Nel soggiorno ci sono tavolo e sedie di fòrmica, una credenza e una tivù perennemente accesa, annegati nel buio pesto come su un piccolo pallido pianeta nel vuoto infinito. Davanti allo schermo, sprofondato in poltrona e avvolto in una vestaglia logora, l’anziano e malato protagonista, interpretato da Vito Signorile, confonde lo spazio e il tempo in un eterno presente, pur mostrando un’estrema e abbagliante lucidità. Il confine tra le due cose è inconoscibile. La giovane figlia dei vicini (Anna de Giorgio) compare fugace e silenziosa, per fare da mangiare e dare una pulita alla stanza, immersa nei riverberi grigi del televisore e in un silenzio attraversato dalla pubblicità che precede il TG1. Un bambino è caduto in un pozzo vicino Frascati. Si chiama Alfredino. I soccorritori sono al lavoro. E proprio mentre vanno in onda le immagini di Vermicino, compare sulla porta il figlio dell’anziano uomo (Danilo Giuva). I due non si vedono da tanto. Li divide, da anni, un deserto di sabbia d’amianto e cemento, presente con i suoi granelli sulle parole, i corpi e i ricordi. E sui nodi mai sciolti. Un deserto a perdita d’occhio in cui è impossibile incontrare altri esseri umani, se non per un caso unico e irripetibile.

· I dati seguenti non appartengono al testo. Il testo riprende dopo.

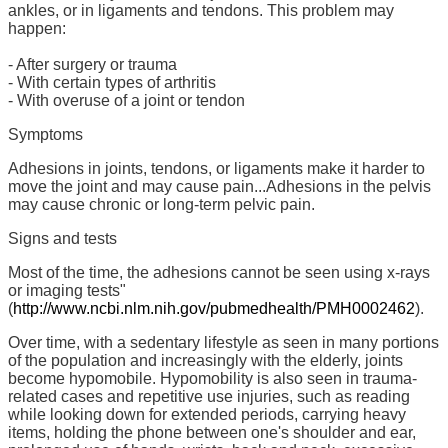
ankles, or in ligaments and tendons. This problem may
happen:
- After surgery or trauma
- With certain types of arthritis
- With overuse of a joint or tendon
Symptoms
Adhesions in joints, tendons, or ligaments make it harder to
move the joint and may cause pain...Adhesions in the pelvis
may cause chronic or long-term pelvic pain.
Signs and tests
Most of the time, the adhesions cannot be seen using x-rays
or imaging tests"
(
http://www.ncbi.nlm.nih.gov/pubmedhealth/PMH0002462
).
Over time, with a sedentary lifestyle as seen in many portions
of the population and increasingly with the elderly, joints
become hypomobile. Hypomobility is also seen in trauma-
related cases and repetitive use injuries, such as reading
while looking down for extended periods, carrying heavy
items, holding the phone between one's shoulder and ear,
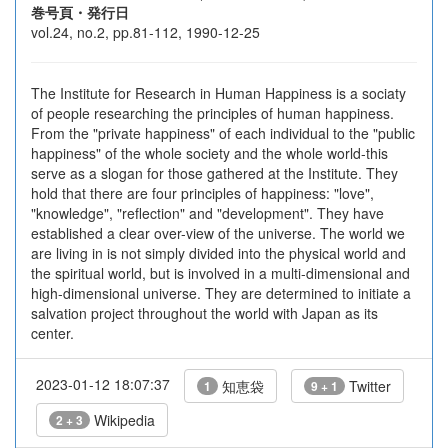
巻号頁・発行日
vol.24, no.2, pp.81-112, 1990-12-25
The Institute for Research in Human Happiness is a sociaty
of people researching the principles of human happiness.
From the "private happiness" of each individual to the "public
happiness" of the whole society and the whole world-this
serve as a slogan for those gathered at the Institute. They
hold that there are four principles of happiness: "love",
"knowledge", "reflection" and "development". They have
established a clear over-view of the universe. The world we
are living in is not simply divided into the physical world and
the spiritual world, but is involved in a multi-dimensional and
high-dimensional universe. They are determined to initiate a
salvation project throughout the world with Japan as its
center.
2023-01-12 18:07:37
知恵袋
Twitter
1
9 + 1
Wikipedia
2 + 3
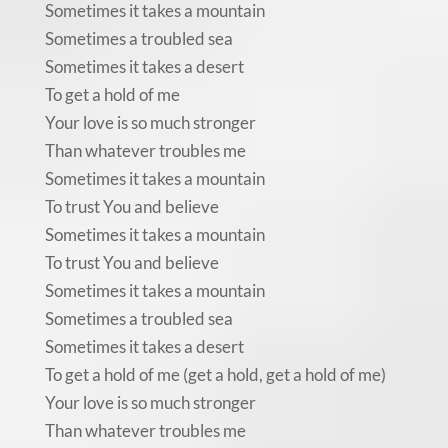
Sometimes it takes a mountain
Sometimes a troubled sea
Sometimes it takes a desert
To get a hold of me
Your love is so much stronger
Than whatever troubles me
Sometimes it takes a mountain
To trust You and believe
Sometimes it takes a mountain
To trust You and believe
Sometimes it takes a mountain
Sometimes a troubled sea
Sometimes it takes a desert
To get a hold of me (get a hold, get a hold of me)
Your love is so much stronger
Than whatever troubles me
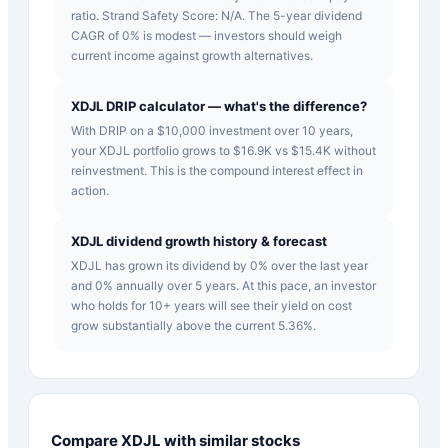
ratio. Strand Safety Score: N/A. The 5-year dividend
CAGR of 0% is modest — investors should weigh
current income against growth alternatives.
XDJL DRIP calculator — what's the difference?
With DRIP on a $10,000 investment over 10 years,
your XDJL portfolio grows to $16.9K vs $15.4K without
reinvestment. This is the compound interest effect in
action.
XDJL dividend growth history & forecast
XDJL has grown its dividend by 0% over the last year
and 0% annually over 5 years. At this pace, an investor
who holds for 10+ years will see their yield on cost
grow substantially above the current 5.36%.
Compare
XDJL
with similar stocks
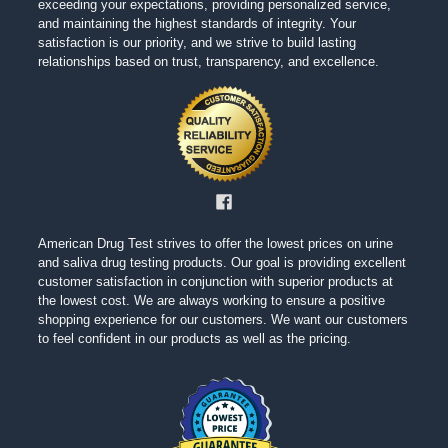
exceeding your expectations, providing personalized service,
and maintaining the highest standards of integrity. Your
satisfaction is our priority, and we strive to build lasting
relationships based on trust, transparency, and excellence.
American Drug Test strives to offer the lowest prices on urine
and saliva drug testing products. Our goal is providing excellent
customer satisfaction in conjunction with superior products at
the lowest cost. We are always working to ensure a positive
shopping experience for our customers. We want our customers
to feel confident in our products as well as the pricing.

Accadde una volta ad un vecchio Aviatore e ad un Piccolo Principe. E accadde anche ad un bambino e a suo padre, più di vent’anni prima di quel 1981, quando vennero pronunciate le ultime parole nella “lingua-padre”, prima del silenzio. Prima che ognuno cadesse nel proprio pozzo, sempre più in fondo. Ora i due si trovano protagonisti di un dialogo in cui delirio e finzione provano a mettersi al servizio di un ultimo scampolo di verità. Per un viaggio nel deserto, estremo tentativo per calarsi nel profondo oscuro e fangoso e uscirne salvi. Mentre il “femminile”, evocato, incarnato, desiderato e compianto, quale inizio e fine del tutto, assiste con tragica pazienza.